SQL offers a function called coalesce(a, b, c, ...) that returns null if all of its arguments are null, otherwise it returns the first non-null argument.

How would you go about writing something like this in Clojure?

It will be called like this: (coalesce f1 f2 f3 ...) where the fi are forms that should only be evaluated if required. If f1 is non-nil, then f2 should not be evaluated -- it may have side-effects.

Maybe Clojure already offers such a function (or macro).

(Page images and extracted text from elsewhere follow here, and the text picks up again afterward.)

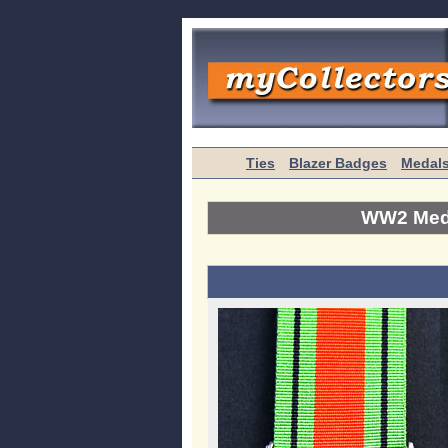
Ties
Blazer Badges
Medal
WW2 Meda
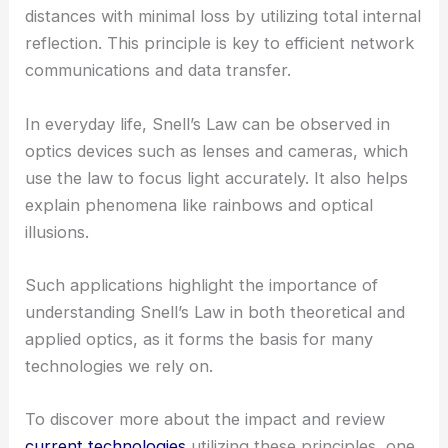
distances with minimal loss by utilizing total internal
reflection. This principle is key to efficient network
communications and data transfer.
In everyday life, Snell’s Law can be observed in
optics devices such as lenses and cameras, which
use the law to focus light accurately. It also helps
explain phenomena like rainbows and optical
illusions.
Such applications highlight the importance of
understanding Snell’s Law in both theoretical and
applied optics, as it forms the basis for many
technologies we rely on.
To discover more about the impact and review
current technologies
utilizing these principles, one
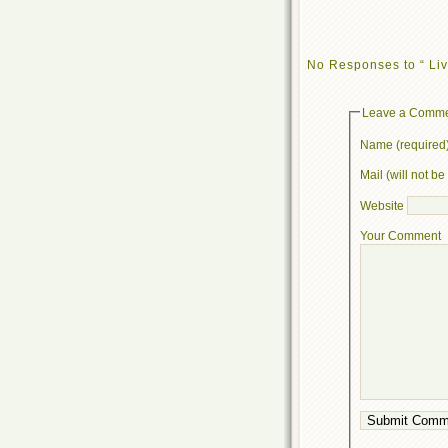
No Responses to “ Liv
Leave a Comm
Name (required
Mail (will not b
Website
Your Comment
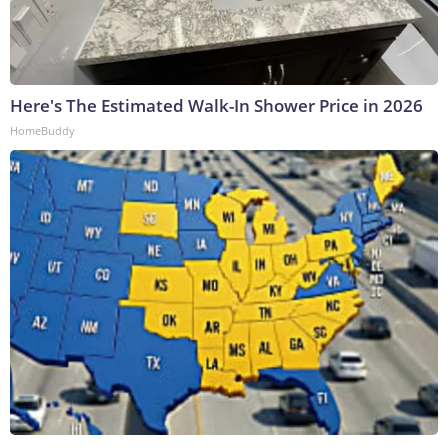
Here's The Estimated Walk-In Shower Price in 2026
HomeBuddy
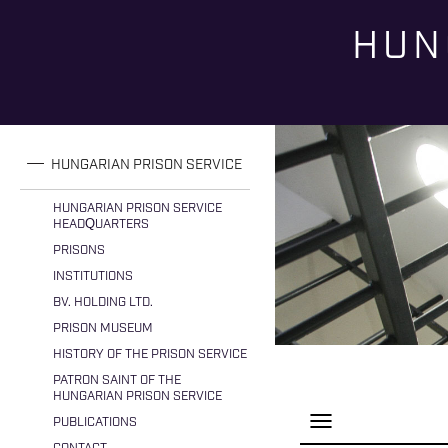
HUN
You are here
HUNGARIAN PRISON SERVICE
HUNGARIAN PRISON SERVICE
HEADQUARTERS
PRISONS
INSTITUTIONS
BV. HOLDING LTD.
PRISON MUSEUM
HISTORY OF THE PRISON SERVICE
PATRON SAINT OF THE
HUNGARIAN PRISON SERVICE
P
PUBLICATIONS
a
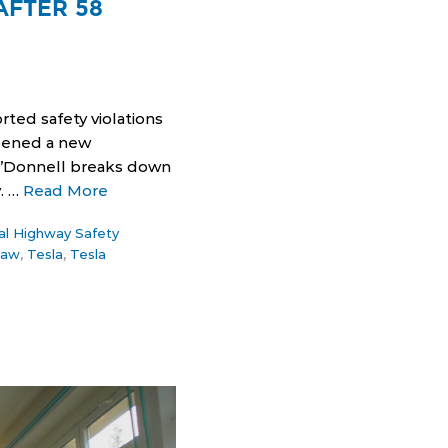
AFTER 58
rted safety violations
opened a new
 O’Donnell breaks down
. …
Read More
al Highway Safety
law
,
Tesla
,
Tesla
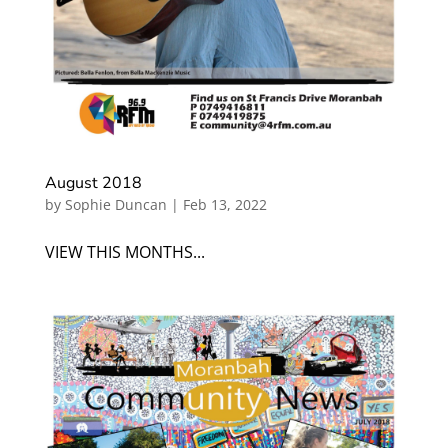
August 2018
by
Sophie Duncan
|
Feb 13, 2022
VIEW THIS MONTHS...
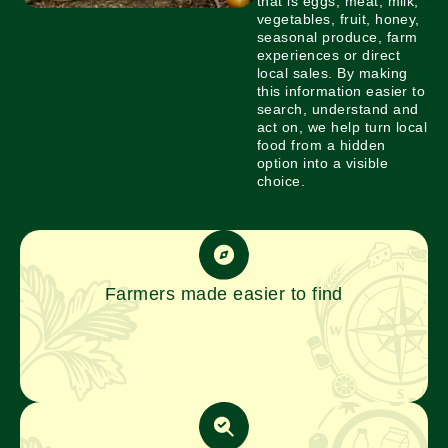
that is eggs, meat, milk,
vegetables, fruit, honey,
seasonal produce, farm
experiences or direct
local sales. By making
this information easier to
search, understand and
act on, we help turn local
food from a hidden
option into a visible
choice.
Farmers made easier to find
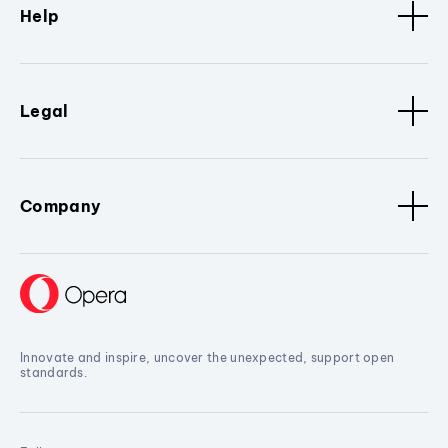
Help
Legal
Company
Innovate and inspire, uncover the unexpected, support open
standards.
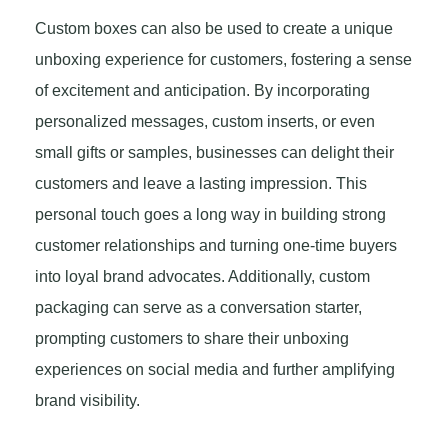
Custom boxes can also be used to create a unique
unboxing experience for customers, fostering a sense
of excitement and anticipation. By incorporating
personalized messages, custom inserts, or even
small gifts or samples, businesses can delight their
customers and leave a lasting impression. This
personal touch goes a long way in building strong
customer relationships and turning one-time buyers
into loyal brand advocates. Additionally, custom
packaging can serve as a conversation starter,
prompting customers to share their unboxing
experiences on social media and further amplifying
brand visibility.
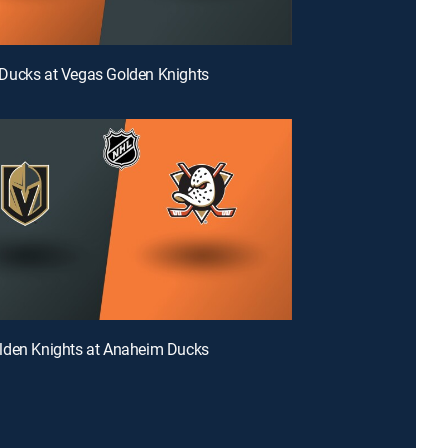
Ducks at Vegas Golden Knights
lden Knights at Anaheim Ducks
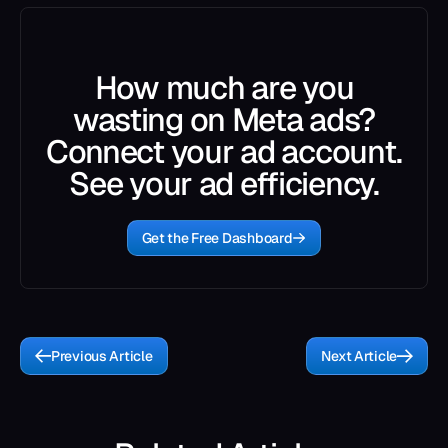
How much are you
wasting on Meta ads?
Connect your ad account.
See your ad efficiency.
Get the Free Dashboard
Previous Article
Next Article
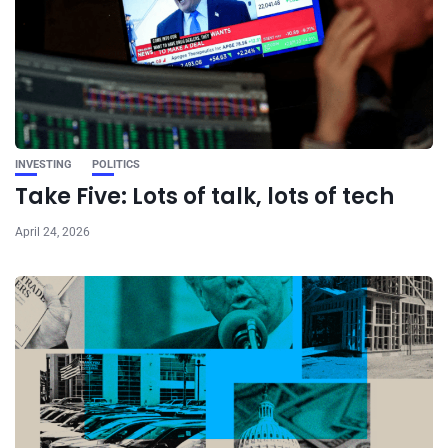
INVESTING
POLITICS
Take Five: Lots of talk, lots of tech
April 24, 2026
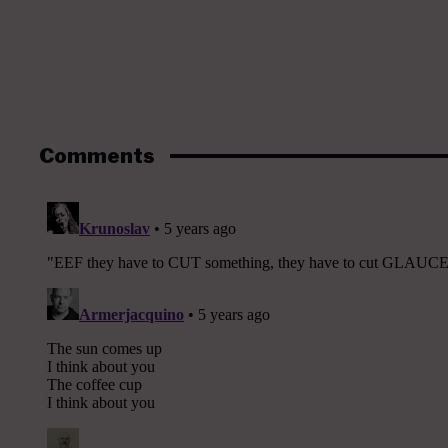
Comments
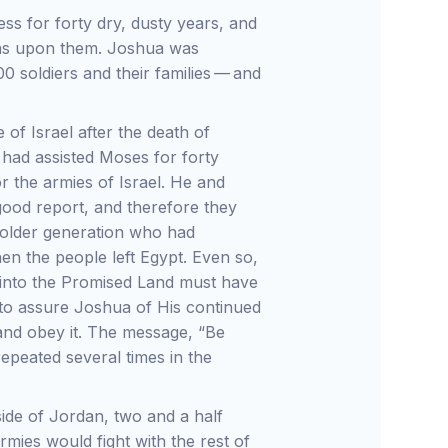
ss for forty dry, dusty years, and
was upon them. Joshua was
0 soldiers and their families — and
of Israel after the death of
ad assisted Moses for forty
r the armies of Israel. He and
good report, and therefore they
 older generation who had
hen the people left Egypt. Even so,
el into the Promised Land must have
to assure Joshua of His continued
 and obey it. The message, “Be
peated several times in the
side of Jordan, two and a half
rmies would fight with the rest of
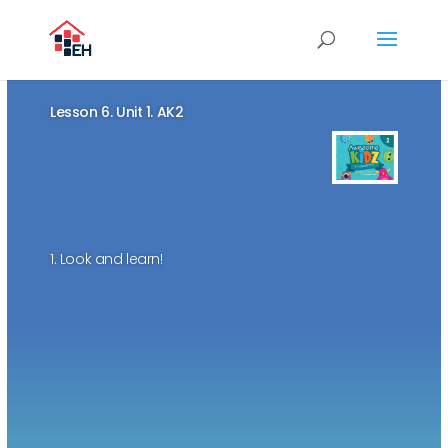
Lesson 6. Unit 1. AK2
1. Look and learn!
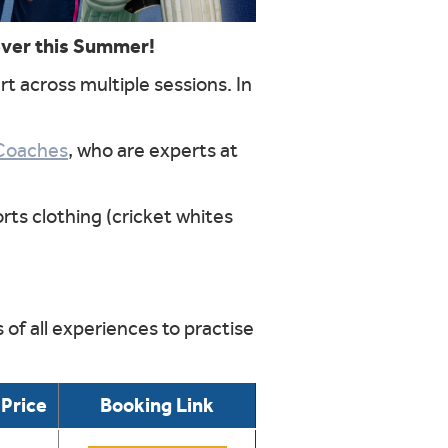
ever this Summer!
rt across multiple sessions. In
Coaches
, who are experts at
rts clothing (cricket whites
of all experiences to practise
Price
Booking Link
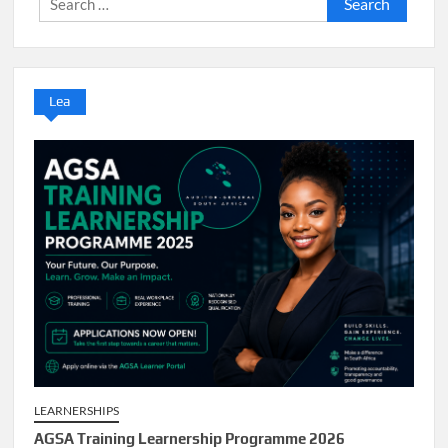
for:
Lea
LEARNERSHIPS
AGSA Training Learnership Programme 2026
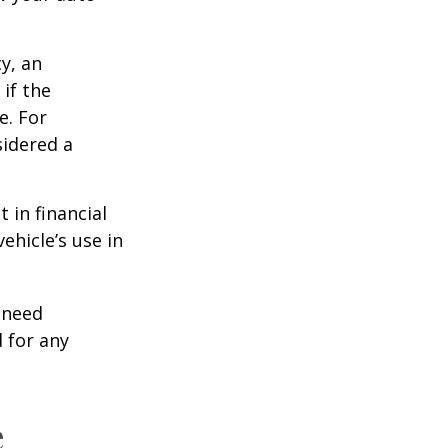
y, an
if the
e. For
sidered a
 in financial
ehicle’s use in
 need
 for any
e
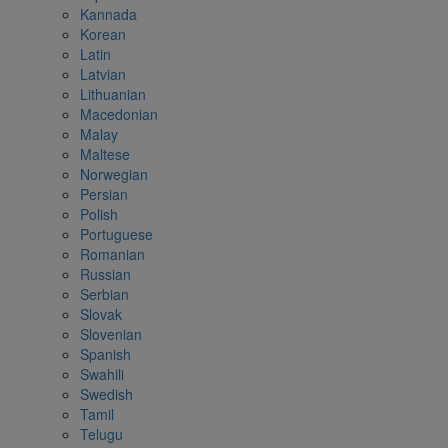
Kannada
Korean
Latin
Latvian
Lithuanian
Macedonian
Malay
Maltese
Norwegian
Persian
Polish
Portuguese
Romanian
Russian
Serbian
Slovak
Slovenian
Spanish
Swahili
Swedish
Tamil
Telugu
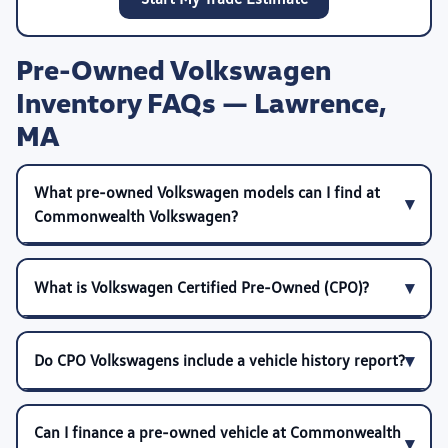
Pre-Owned Volkswagen
Inventory FAQs — Lawrence,
MA
What pre-owned Volkswagen models can I find at
Commonwealth Volkswagen?
What is Volkswagen Certified Pre-Owned (CPO)?
Do CPO Volkswagens include a vehicle history report?
Can I finance a pre-owned vehicle at Commonwealth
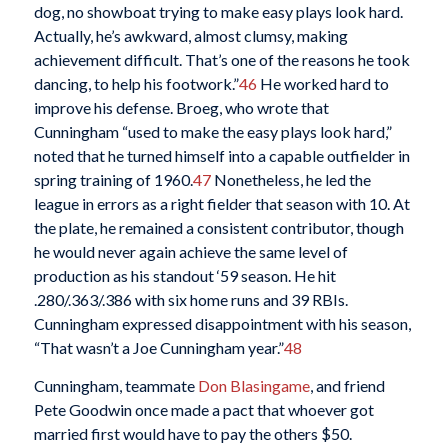
dog, no showboat trying to make easy plays look hard.
Actually, he’s awkward, almost clumsy, making
achievement difficult. That’s one of the reasons he took
dancing, to help his footwork.”
46
He worked hard to
improve his defense. Broeg, who wrote that
Cunningham “used to make the easy plays look hard,”
noted that he turned himself into a capable outfielder in
spring training of 1960.
47
Nonetheless, he led the
league in errors as a right fielder that season with 10. At
the plate, he remained a consistent contributor, though
he would never again achieve the same level of
production as his standout ‘59 season. He hit
.280/.363/.386 with six home runs and 39 RBIs.
Cunningham expressed disappointment with his season,
“That wasn’t a Joe Cunningham year.”
48
Cunningham, teammate
Don Blasingame
, and friend
Pete Goodwin once made a pact that whoever got
married first would have to pay the others $50.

EDIT: Here a solution that I came up with (modified from Stuart Halloway's Programming Clojure, (and ...) macro on page 206):

(defmacro coalesce
  ([] nil)
  ([x] x)
  ([x & rest] `(let [c# ~x] (if c# c# (coalesce ~@rest)))))

Seems to work.

(defmacro coalesce
  ([] nil)
  ([x] x)
  ([x & rest] `(let [c# ~x] (if (not (nil? c#)) c# (coalesce ~@rest)))))

Fixed.

5

5 Answers

25
votes

What you want is the "or" macro.

Evaluates exprs one at a time, from left to right. If a form returns a logical true value, or returns that value and doesn't evaluate any of the other expressions, otherwise it returns the value of the last expression. (or) returns nil.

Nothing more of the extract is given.